Say how many lines in the entries hold the word "home", and reply with that number only.

○ ○ ○ ○ ○ ○ ○

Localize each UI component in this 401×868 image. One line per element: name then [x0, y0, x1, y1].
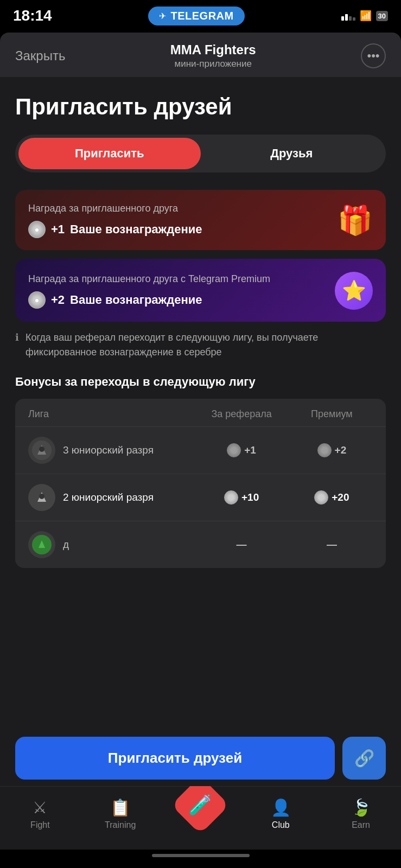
nav-fight-label: Fight	[30, 820, 50, 830]
table-row: 3 юниорский разря +1 +2	[15, 427, 386, 474]
ref-reward-3: —	[192, 539, 290, 551]
reward-amount-value: +1	[51, 222, 65, 237]
table-row: д — —	[15, 521, 386, 568]
home-indicator	[0, 850, 401, 865]
telegram-icon: ✈	[159, 11, 166, 21]
reward-card-premium: Награда за приглашенного друга с Telegra…	[15, 259, 386, 322]
small-coin-2	[317, 443, 332, 457]
ellipsis-icon: •••	[367, 49, 379, 63]
league-name: 3 юниорский разря	[63, 444, 154, 456]
app-title: MMA Fighters	[170, 42, 256, 58]
status-time: 18:14	[13, 7, 52, 24]
info-box: ℹ Когда ваш реферал переходит в следующу…	[15, 330, 386, 360]
prem-reward-3: —	[291, 539, 373, 551]
table-row: 2 юниорский разря +10 +20	[15, 474, 386, 521]
bottom-cta: Пригласить друзей 🔗	[0, 728, 401, 786]
reward-card-normal-amount: ● +1 Ваше вознаграждение	[28, 221, 202, 238]
bonuses-section-title: Бонусы за переходы в следующую лигу	[15, 375, 386, 389]
battery-icon: 30	[376, 11, 388, 21]
wifi-icon: 📶	[360, 10, 372, 22]
reward-amount-label: Ваше вознаграждение	[70, 222, 202, 237]
reward-card-premium-title: Награда за приглашенного друга с Telegra…	[28, 273, 270, 285]
invite-friends-button[interactable]: Пригласить друзей	[15, 737, 335, 780]
nav-club-label: Club	[272, 820, 290, 830]
ref-reward-2: +10	[192, 490, 290, 505]
app-subtitle: мини-приложение	[170, 59, 256, 69]
telegram-label: TELEGRAM	[170, 10, 233, 22]
earn-icon: 🍃	[351, 798, 371, 817]
more-button[interactable]: •••	[361, 43, 386, 68]
tab-switcher: Пригласить Друзья	[15, 135, 386, 173]
reward-premium-value: +2	[51, 293, 65, 307]
signal-bars	[341, 11, 355, 21]
nav-fight[interactable]: ⚔ Fight	[0, 798, 80, 830]
reward-card-normal-title: Награда за приглашенного друга	[28, 203, 202, 214]
league-info-3: д	[28, 531, 192, 558]
col-ref: За реферала	[192, 409, 290, 420]
app-header: Закрыть MMA Fighters мини-приложение •••	[0, 33, 401, 77]
prem-reward: +2	[291, 443, 373, 457]
league-info-2: 2 юниорский разря	[28, 484, 192, 511]
boost-icon: 🧪	[188, 794, 213, 816]
reward-premium-label: Ваше вознаграждение	[70, 293, 202, 307]
club-icon: 👤	[271, 798, 291, 817]
coin-icon-2: ●	[28, 291, 46, 309]
league-avatar-2	[28, 484, 55, 511]
small-coin-3	[224, 490, 238, 505]
fight-icon: ⚔	[33, 798, 47, 817]
col-league: Лига	[28, 409, 192, 420]
premium-star-icon: ⭐	[335, 272, 373, 310]
link-icon: 🔗	[354, 749, 374, 768]
copy-link-button[interactable]: 🔗	[342, 737, 386, 780]
nav-boost[interactable]: 🧪	[161, 793, 241, 834]
tab-friends[interactable]: Друзья	[201, 138, 383, 169]
reward-card-premium-amount: ● +2 Ваше вознаграждение	[28, 291, 270, 309]
nav-club[interactable]: 👤 Club	[240, 798, 321, 830]
table-header: Лига За реферала Премиум	[15, 399, 386, 427]
league-info: 3 юниорский разря	[28, 437, 192, 464]
nav-earn-label: Earn	[352, 820, 370, 830]
status-icons: 📶 30	[341, 10, 388, 22]
col-premium: Премиум	[291, 409, 373, 420]
home-bar	[152, 854, 250, 857]
league-name-2: 2 юниорский разря	[63, 492, 154, 503]
small-coin	[227, 443, 241, 457]
bottom-nav: ⚔ Fight 📋 Training 🧪 👤 Club 🍃 Earn	[0, 786, 401, 850]
nav-training-label: Training	[105, 820, 136, 830]
prem-reward-2: +20	[291, 490, 373, 505]
app-title-block: MMA Fighters мини-приложение	[170, 42, 256, 69]
info-icon: ℹ	[15, 331, 19, 343]
ref-reward: +1	[192, 443, 290, 457]
telegram-notification: ✈ TELEGRAM	[148, 7, 244, 25]
main-content: Пригласить друзей Пригласить Друзья Нагр…	[0, 77, 401, 728]
page-title: Пригласить друзей	[15, 94, 386, 119]
svg-point-3	[39, 494, 44, 499]
coin-icon: ●	[28, 221, 46, 238]
league-avatar-3	[28, 531, 55, 558]
league-name-3: д	[63, 539, 69, 551]
league-avatar	[28, 437, 55, 464]
svg-point-1	[39, 446, 44, 452]
nav-training[interactable]: 📋 Training	[80, 798, 161, 830]
tab-invite[interactable]: Пригласить	[18, 138, 201, 169]
training-icon: 📋	[110, 798, 130, 817]
info-text: Когда ваш реферал переходит в следующую …	[26, 330, 386, 360]
status-bar: 18:14 ✈ TELEGRAM 📶 30	[0, 0, 401, 29]
gift-icon: 🎁	[338, 204, 373, 237]
bonuses-table: Лига За реферала Премиум 3 юниорский раз…	[15, 399, 386, 568]
close-button[interactable]: Закрыть	[15, 48, 65, 63]
small-coin-4	[314, 490, 328, 505]
nav-earn[interactable]: 🍃 Earn	[321, 798, 401, 830]
reward-card-normal: Награда за приглашенного друга ● +1 Ваше…	[15, 190, 386, 250]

○ ○ ○ ○ ○ ○ ○

— Result below —
2